I may be a little unreasonable in my hatred of that question, actually.

I have to start teaching transformations this week, and I fucking hate teaching transformations. I have come to terms with teaching equations of lines and slope despite the disinclination of 8th graders to learn them because they genuinely are fundamental to a lot of more advanced stuff, and the correct response to an 8th grader who says they don’t wanna learn that stuff is that you don’t give a shit and you’re not about to let their futures be determined by what they wanted to do when they were thirteen and idiots.

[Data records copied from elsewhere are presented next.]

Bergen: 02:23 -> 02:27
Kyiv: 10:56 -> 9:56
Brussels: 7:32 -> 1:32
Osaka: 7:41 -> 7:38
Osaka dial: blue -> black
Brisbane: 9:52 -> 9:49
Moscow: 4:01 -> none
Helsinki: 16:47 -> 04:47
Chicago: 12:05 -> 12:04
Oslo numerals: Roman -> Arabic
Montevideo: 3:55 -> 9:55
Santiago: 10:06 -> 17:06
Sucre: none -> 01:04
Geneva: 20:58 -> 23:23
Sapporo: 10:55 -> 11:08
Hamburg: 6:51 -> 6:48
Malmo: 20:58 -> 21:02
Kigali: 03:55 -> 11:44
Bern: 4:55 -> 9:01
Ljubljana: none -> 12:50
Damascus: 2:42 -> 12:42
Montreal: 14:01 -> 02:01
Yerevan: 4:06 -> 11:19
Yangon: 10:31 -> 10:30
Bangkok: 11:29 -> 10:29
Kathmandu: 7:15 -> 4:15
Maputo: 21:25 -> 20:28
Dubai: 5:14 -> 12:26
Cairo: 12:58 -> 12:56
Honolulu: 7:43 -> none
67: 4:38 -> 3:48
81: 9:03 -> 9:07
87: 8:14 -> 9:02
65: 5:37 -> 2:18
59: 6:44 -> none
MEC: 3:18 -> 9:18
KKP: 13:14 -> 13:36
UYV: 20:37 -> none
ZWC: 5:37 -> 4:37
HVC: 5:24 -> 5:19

Siddown, shuddup and pay attention, you whiny little fucker.

They’re never gonna use transformations. They’re just not. I can’t even figure out what this shit leads toward in an abstract sort of way, and it depends on spatial reasoning to really be able to figure it out, and I don’t know how to teach that, and I have never once in years of teaching math been able to explain satisfactorily how to write a rule for a dilation or a reflection or especially, Jesus, fuck these things rotations, and my kids stare at me with flummoxed and slightly betrayed looks on their faces because they’re used to me making sense at least in theory and Christ do I hate this unit more than anything else in the curriculum. Ever.

I may just make a deal with my kids that I’m not gonna teach this, and they’re just gonna miss the one question that is guaranteed to involve transformations on the ILearn, and everything will be fine anyway, and the trick is don’t tell anybody that we’re watching movies and practicing fucking addition and subtraction and fractions for the next few weeks because God fuck me dead if any of these kids can add -17 and 23 without a calculator and they don’t even know how to put 1/2 + 2/9 into a calculator, much less what it means or how to figure it out. Can we just do that instead and skip this entire fucking unit? Because it really and truly and genuinely does not matter if they don’t learn this in eighth grade.